» **Directions**
The expected output is the complete listing, copied word for word.

» **Task material**
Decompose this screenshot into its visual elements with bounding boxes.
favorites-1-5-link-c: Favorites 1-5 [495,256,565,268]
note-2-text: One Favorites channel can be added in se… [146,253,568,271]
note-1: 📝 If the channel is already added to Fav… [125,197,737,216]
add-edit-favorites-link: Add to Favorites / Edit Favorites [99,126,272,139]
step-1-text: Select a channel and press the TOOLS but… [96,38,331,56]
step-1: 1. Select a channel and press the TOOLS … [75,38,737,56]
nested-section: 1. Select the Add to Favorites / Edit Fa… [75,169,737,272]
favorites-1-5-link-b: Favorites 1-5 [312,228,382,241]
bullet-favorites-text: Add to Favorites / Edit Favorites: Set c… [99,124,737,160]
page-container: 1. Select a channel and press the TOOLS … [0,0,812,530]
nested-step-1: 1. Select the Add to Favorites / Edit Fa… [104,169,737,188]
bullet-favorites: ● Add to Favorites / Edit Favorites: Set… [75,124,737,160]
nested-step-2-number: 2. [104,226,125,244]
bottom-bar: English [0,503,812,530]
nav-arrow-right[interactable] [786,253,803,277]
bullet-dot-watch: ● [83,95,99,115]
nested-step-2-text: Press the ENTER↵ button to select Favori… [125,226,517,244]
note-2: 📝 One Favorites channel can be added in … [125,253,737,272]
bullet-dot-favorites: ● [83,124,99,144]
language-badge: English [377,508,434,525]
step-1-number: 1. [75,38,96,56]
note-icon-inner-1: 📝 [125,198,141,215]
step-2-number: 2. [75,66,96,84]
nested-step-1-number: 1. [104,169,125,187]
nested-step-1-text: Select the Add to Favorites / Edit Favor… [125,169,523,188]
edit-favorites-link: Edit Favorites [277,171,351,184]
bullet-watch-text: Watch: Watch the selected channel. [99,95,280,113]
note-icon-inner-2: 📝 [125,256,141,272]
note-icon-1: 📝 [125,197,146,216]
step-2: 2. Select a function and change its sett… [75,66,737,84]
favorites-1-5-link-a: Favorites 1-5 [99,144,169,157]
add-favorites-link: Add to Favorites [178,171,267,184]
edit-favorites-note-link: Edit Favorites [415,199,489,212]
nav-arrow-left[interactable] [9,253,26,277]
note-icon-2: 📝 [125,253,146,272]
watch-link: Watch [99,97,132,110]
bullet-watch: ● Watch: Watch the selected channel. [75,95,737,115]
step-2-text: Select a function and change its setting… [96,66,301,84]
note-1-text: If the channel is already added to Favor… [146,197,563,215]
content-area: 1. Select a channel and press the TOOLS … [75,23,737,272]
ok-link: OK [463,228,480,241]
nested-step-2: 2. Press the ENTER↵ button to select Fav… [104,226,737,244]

» **Result**
Decompose this screenshot into its visual elements with bounding boxes.
favorites-1-5-link-c: Favorites 1-5 [495,256,565,268]
note-2-text: One Favorites channel can be added in se… [146,253,568,271]
note-1: 📝 If the channel is already added to Fav… [125,197,737,216]
add-edit-favorites-link: Add to Favorites / Edit Favorites [99,126,272,139]
step-1-text: Select a channel and press the TOOLS but… [96,38,331,56]
step-1: 1. Select a channel and press the TOOLS … [75,38,737,56]
nested-section: 1. Select the Add to Favorites / Edit Fa… [75,169,737,272]
favorites-1-5-link-b: Favorites 1-5 [312,228,382,241]
bullet-favorites-text: Add to Favorites / Edit Favorites: Set c… [99,124,737,160]
page-container: 1. Select a channel and press the TOOLS … [0,0,812,530]
nested-step-1: 1. Select the Add to Favorites / Edit Fa… [104,169,737,188]
bullet-favorites: ● Add to Favorites / Edit Favorites: Set… [75,124,737,160]
nested-step-2-number: 2. [104,226,125,244]
bottom-bar: English [0,503,812,530]
nav-arrow-right[interactable] [786,253,803,277]
bullet-dot-watch: ● [83,95,99,115]
nested-step-2-text: Press the ENTER↵ button to select Favori… [125,226,517,244]
note-2: 📝 One Favorites channel can be added in … [125,253,737,272]
bullet-dot-favorites: ● [83,124,99,144]
language-badge: English [377,508,434,525]
step-1-number: 1. [75,38,96,56]
note-icon-inner-1: 📝 [125,198,141,215]
step-2-number: 2. [75,66,96,84]
nested-step-1-number: 1. [104,169,125,187]
nested-step-1-text: Select the Add to Favorites / Edit Favor… [125,169,523,188]
edit-favorites-link: Edit Favorites [277,171,351,184]
bullet-watch-text: Watch: Watch the selected channel. [99,95,280,113]
note-icon-inner-2: 📝 [125,256,141,272]
note-icon-1: 📝 [125,197,146,216]
step-2: 2. Select a function and change its sett… [75,66,737,84]
favorites-1-5-link-a: Favorites 1-5 [99,144,169,157]
add-favorites-link: Add to Favorites [178,171,267,184]
edit-favorites-note-link: Edit Favorites [415,199,489,212]
nav-arrow-left[interactable] [9,253,26,277]
note-icon-2: 📝 [125,253,146,272]
watch-link: Watch [99,97,132,110]
bullet-watch: ● Watch: Watch the selected channel. [75,95,737,115]
step-2-text: Select a function and change its setting… [96,66,301,84]
note-1-text: If the channel is already added to Favor… [146,197,563,215]
content-area: 1. Select a channel and press the TOOLS … [75,23,737,272]
ok-link: OK [463,228,480,241]
nested-step-2: 2. Press the ENTER↵ button to select Fav… [104,226,737,244]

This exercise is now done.